Get the most up-to-date crypto data

· 3 min read
Stable Diffusion img2img prompt: a colorful pinwheel spinning in a pile of gold bitcoins, 3d render trending on artstation, octane beautifully detailed render, post-processing, extremely hyperdetailed
Jeremiah Cheng
JJ Brosnan
Using Apache Airflow to transform up-to-date crypto data

The biggest players in the crypto space all use AI to predict prices and manage investments. So should you. Doing so isn't as difficult as you might think.

With the right tools, AI workflows are intuitive and easy to manage.

This is the first in a six-part blog series on real-time crypto price predictions with AI. In this blog, I'll cover the use of Apache Airflow for the acquisition of up-to-date crypto data.

Throughout this series, you'll learn how to:

  1. Acquire up-to-date crypto data with Apache Airflow
  2. Implement real-time AI with TensorFlow
  3. Implement real-time AI with Nvidia RAPIDS
  4. Test the models on simulated real-time data
  5. Implement the models on real-time crypto data from Coinbase
  6. Share AI predictions with URIs

In this blog, I will walk you through the first stage of obtaining crypto data. Apache Airflow is a powerful tool for automating the acquisition of crypto data.

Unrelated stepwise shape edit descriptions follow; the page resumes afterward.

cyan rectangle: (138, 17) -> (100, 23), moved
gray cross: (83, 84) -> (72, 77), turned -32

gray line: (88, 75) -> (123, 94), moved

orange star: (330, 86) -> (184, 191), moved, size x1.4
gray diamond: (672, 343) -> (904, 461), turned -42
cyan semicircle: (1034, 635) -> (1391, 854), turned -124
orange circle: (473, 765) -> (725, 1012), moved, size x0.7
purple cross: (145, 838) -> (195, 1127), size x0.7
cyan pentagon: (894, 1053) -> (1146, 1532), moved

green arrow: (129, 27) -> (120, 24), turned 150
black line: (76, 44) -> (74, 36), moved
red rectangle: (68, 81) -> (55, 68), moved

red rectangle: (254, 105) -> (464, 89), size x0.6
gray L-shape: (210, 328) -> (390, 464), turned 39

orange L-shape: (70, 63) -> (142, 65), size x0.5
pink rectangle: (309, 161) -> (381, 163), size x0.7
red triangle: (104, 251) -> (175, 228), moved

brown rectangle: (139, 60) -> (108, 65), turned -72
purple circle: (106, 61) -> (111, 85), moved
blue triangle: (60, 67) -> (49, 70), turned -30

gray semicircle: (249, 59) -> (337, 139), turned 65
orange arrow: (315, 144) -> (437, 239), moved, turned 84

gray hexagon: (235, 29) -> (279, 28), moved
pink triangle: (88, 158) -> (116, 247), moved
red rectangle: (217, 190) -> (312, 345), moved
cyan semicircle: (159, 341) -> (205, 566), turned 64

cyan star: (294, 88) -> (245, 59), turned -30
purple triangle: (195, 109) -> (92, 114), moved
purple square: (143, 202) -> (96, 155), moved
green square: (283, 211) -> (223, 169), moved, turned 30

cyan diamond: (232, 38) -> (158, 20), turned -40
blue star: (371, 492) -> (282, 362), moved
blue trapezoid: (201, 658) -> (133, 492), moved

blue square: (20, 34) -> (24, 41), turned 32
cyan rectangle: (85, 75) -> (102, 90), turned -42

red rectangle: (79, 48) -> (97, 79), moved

Automate data acquisition with Apache Airflow

To get started with Apache Airflow, follow the setup instructions. Once setup is complete, run:

airflow webserver --port 8080
airflow scheduler

This starts the Apache Airflow server.

A directed acyclic graph (DAG) is a concept in computing that is used to define the order of calculations. Apache Airflow uses DAGs to define the relationships, order, and scheduling of tasks in a workflow. Deephaven uses DAGs to organize the flow of data through queries.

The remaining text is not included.